Ireland's railways are run by (Iarnród Éireann) in the Republic and Northern Ireland Railways. The Railway Preservation Society of Ireland based in Whitehead, County Antrim runs preserved steam trains on the main line, with the Irish Traction Group preserving diesel locomotives, and operating on the main line. The Downpatrick & County Down Railway is the only self-contained full-size heritage railway in Ireland.

Although a railway between Limerick and Waterford had been authorised as early as 1826 (the same year as Britain's first locomotive-drawn line, the Liverpool and Manchester Railway) it wasn't until 1834 that the first railway was built, the Dublin and Kingstown Railway (D&KR) between Westland Row in Dublin and Kingstown (Dún Laoghaire), a distance of 10 km (6 mi). Due to local opposition the first terminus, Kingstown Harbour, was adjacent to the West Pier. It took a further three years before the line reached the site of the present station.
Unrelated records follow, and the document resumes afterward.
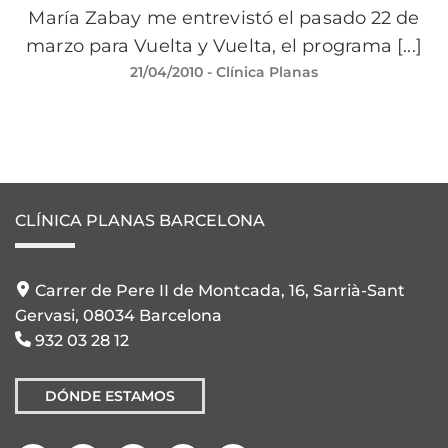
María Zabay me entrevistó el pasado 22 de
marzo para Vuelta y Vuelta, el programa [...]
21/04/2010
- Clínica Planas
CLÍNICA PLANAS BARCELONA
Carrer de Pere II de Montcada, 16, Sarrià-Sant
Gervasi, 08034 Barcelona
932 03 28 12
DÓNDE ESTAMOS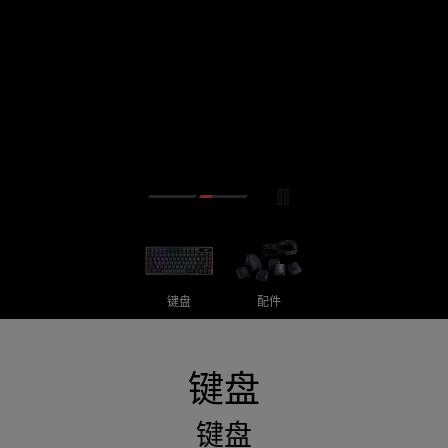
键盘
配件
键盘
键盘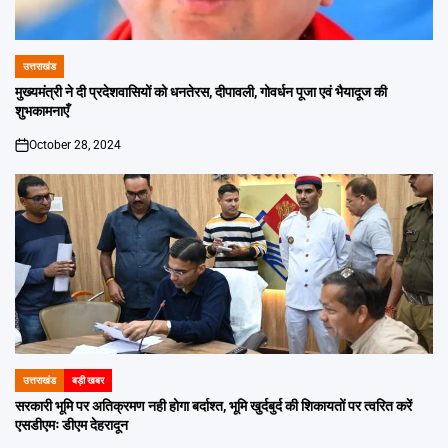
उत्तराखंड
POSTED
IN
मुख्यमंत्री ने दी प्रदेशवासियों को धनतेरस, दीपावली, गोवर्धन पूजा एवं भैयादूज की
शुभकामनाएँ
October 28, 2024
on
उत्तराखंड
बड़ी खबर
POSTED
IN
सरकारी भूमि पर अतिक्रमण नही होगा बर्दाश्त, भूमि खुर्दबुर्द की शिकायतों पर त्वरित करें
एसडीएमः डीएम देहरादून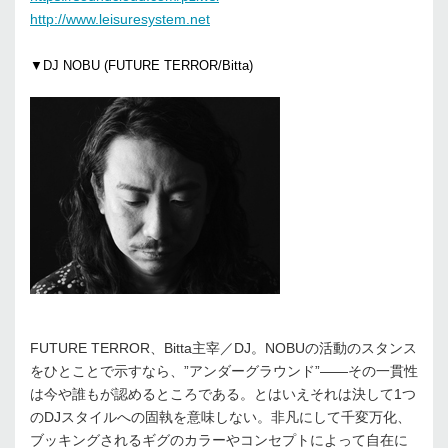
http://www.leisuresystem.net
▼DJ NOBU (FUTURE TERROR/Bitta)
FUTURE TERROR、Bitta主宰／DJ。NOBUの活動のスタンス
をひとことで示すなら、”アンダーグラウンド”――その一貫性
は今や誰もが認めるところである。とはいえそれは決して1つ
のDJスタイルへの固執を意味しない。非凡にして千変万化、
ブッキングされるギグのカラーやコンセプトによって自在に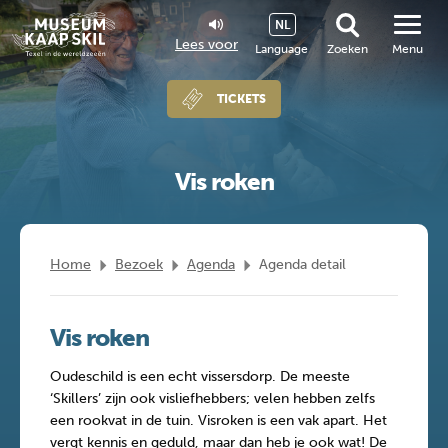
NL
Lees voor
Language
Zoeken
Menu
TICKETS
Vis roken
Home
Bezoek
Agenda
Agenda detail
Vis roken
Oudeschild is een echt vissersdorp. De meeste
‘Skillers’ zijn ook visliefhebbers; velen hebben zelfs
een rookvat in de tuin. Visroken is een vak apart. Het
vergt kennis en geduld, maar dan heb je ook wat! De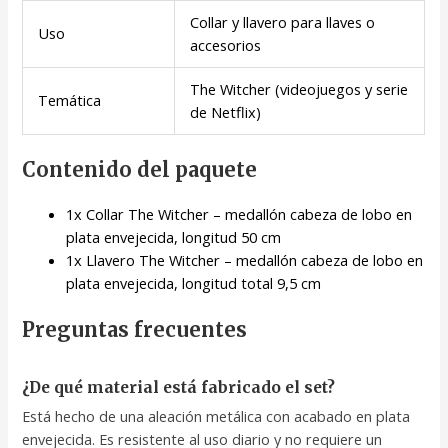
Collar y llavero para llaves o
Uso
accesorios
The Witcher (videojuegos y serie
Temática
de Netflix)
Contenido del paquete
1x Collar The Witcher – medallón cabeza de lobo en
plata envejecida, longitud 50 cm
1x Llavero The Witcher – medallón cabeza de lobo en
plata envejecida, longitud total 9,5 cm
Preguntas frecuentes
¿De qué material está fabricado el set?
Está hecho de una aleación metálica con acabado en plata
envejecida. Es resistente al uso diario y no requiere un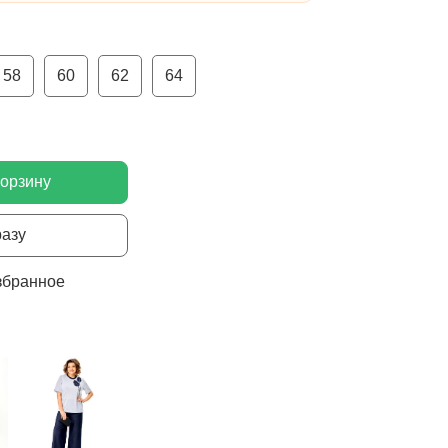
58
60
62
64
корзину
разу
збранное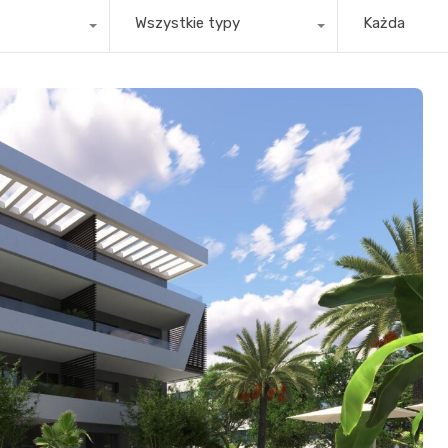
Wszystkie typy
Każda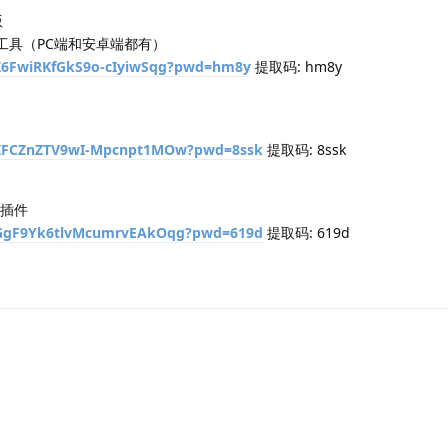
版
压工具（PC端和安卓端都有）
1Z6FwiRKfGkS9o-cIyiwSqg?pwd=hm8y
提取码: hm8y
/1ZFCZnZTV9wI-Mpcnpt1MOw?pwd=8ssk
提取码: 8ssk
三插件
/1GgF9Yk6tlvMcumrvEAkOqg?pwd=619d
提取码: 619d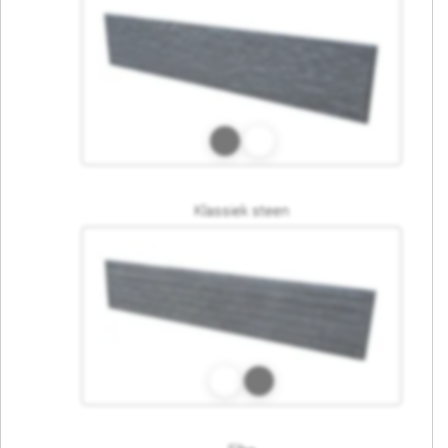
Klassiek steen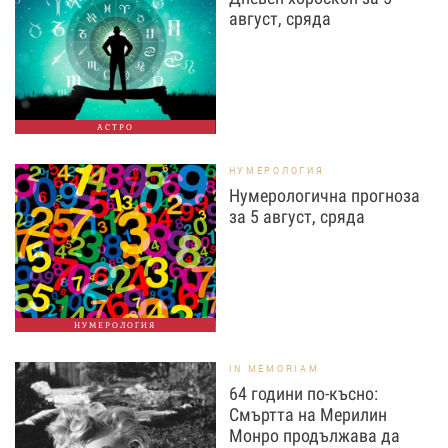
август, сряда
АСТРО
НУМЕРОЛОГИЯ
Нумерологична прогноза
за 5 август, сряда
НУМЕРОЛОГИЯ
IN MEMORIAM
64 години по-късно:
Смъртта на Мерилин
Монро продължава да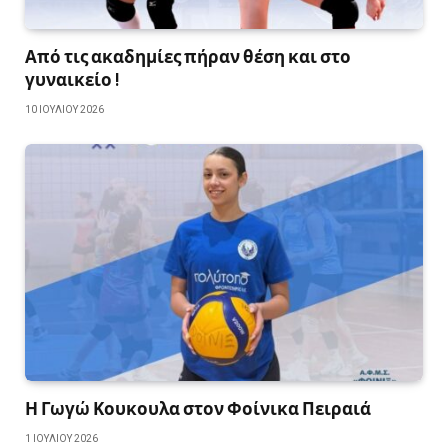
Από τις ακαδημίες πήραν θέση και στο
γυναικείο !
10 ΙΟΥΛΊΟΥ 2026
Η Γωγώ Κουκουλα στον Φοίνικα Πειραιά
1 ΙΟΥΛΊΟΥ 2026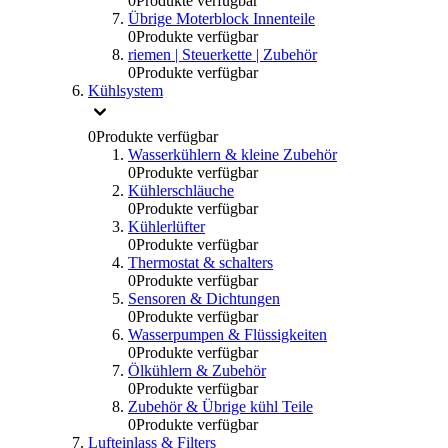
0
Produkte verfügbar
Übrige Moterblock Innenteile
0
Produkte verfügbar
riemen | Steuerkette | Zubehör
0
Produkte verfügbar
Kühlsystem
0
Produkte verfügbar
Wasserkühlern & kleine Zubehör
0
Produkte verfügbar
Kühlerschläuche
0
Produkte verfügbar
Kühlerlüfter
0
Produkte verfügbar
Thermostat & schalters
0
Produkte verfügbar
Sensoren & Dichtungen
0
Produkte verfügbar
Wasserpumpen & Flüssigkeiten
0
Produkte verfügbar
Ölkühlern & Zubehör
0
Produkte verfügbar
Zubehör & Übrige kühl Teile
0
Produkte verfügbar
Lufteinlass & Filters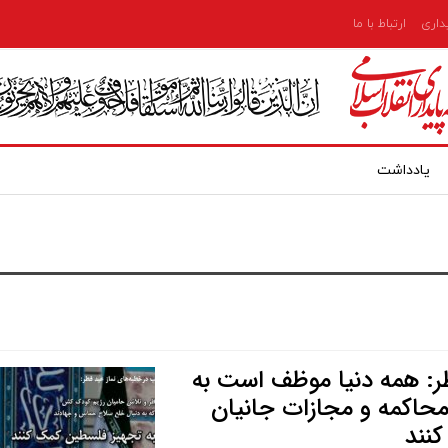
یداری
ارتباط با ما
یادداشت
طر: همه دنیا موظف است به
حاکمه و مجازات جانیان
کنند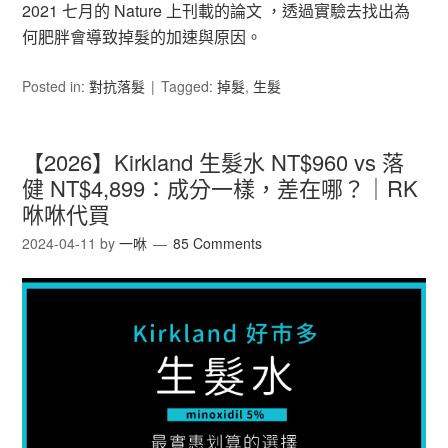
2021 七月的 Nature 上刊載的論文 ，透過實驗去找出為
何肥胖會導致掉髮的加速與原因。
Posted in:
對抗落髮
Tagged:
掉髮
,
生髮
【2026】Kirkland 生髮水 NT$960 vs 落
健 NT$4,899：成分一樣，差在哪？｜RK
咻咻代買
2024-04-11
by
一咻
85 Comments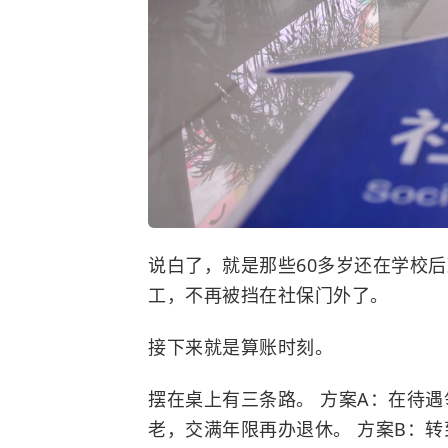
说白了，就是那些60多岁还在学校
工，不再被挡在社保门外了。
接下来就是算账时刻。
摆在桌上有三条路。 方案A：在待
老，交满年限再办退休。 方案B：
The contractor was William Dargan, called "the founder of railways in Ireland", due to his participation in many of the main routes. The D&KR were notable in being one of the earliest dedicated commuter railways in the world. The planning undertaken was also noteworthy: a full survey of the existing road traffic was made, in addition to careful land surveys.

As well as the traffic survey showing existing volumes to be healthy, there was the potential from the ever expanding port at Kingstown. On 9 October 1834 the locomotive Hibernia brought a train the full route from the Westland Row terminus (now Pearse Station) to Kingstown. The railway was built to 1,435 mm (4 ft 8 1⁄2 in) standard gauge.

The entire route forms part of the present day Dublin Area Rapid Transit electrified commuter rail system.

The track gauge adopted by the mainline railways is 5 ft 3 in (1,600 mm). This unusual gauge is otherwise found only in the Australian states of Victoria, southern New South Wales (as part of the Victorian rail network) and South Australia (where it was introduced by the Irish railway engineer F. W. Sheilds), and in Brazil.

The first three railways all had different gauges: the Dublin and Kingstown Railway, 1,435 mm (4 ft 8 1⁄2 in); the Ulster Railway, 6 ft 2 in (1,880 mm); and the Dublin and Drogheda Railway, 5 ft 2 in (1,575 mm). Following complaints from the UR, the Board of Trade investigated the matter, and in 1843 recommended the use of 5 ft 3 in (1,600 mm) and that compensation be paid to the UR for the costs incurred in changing to the new gauge.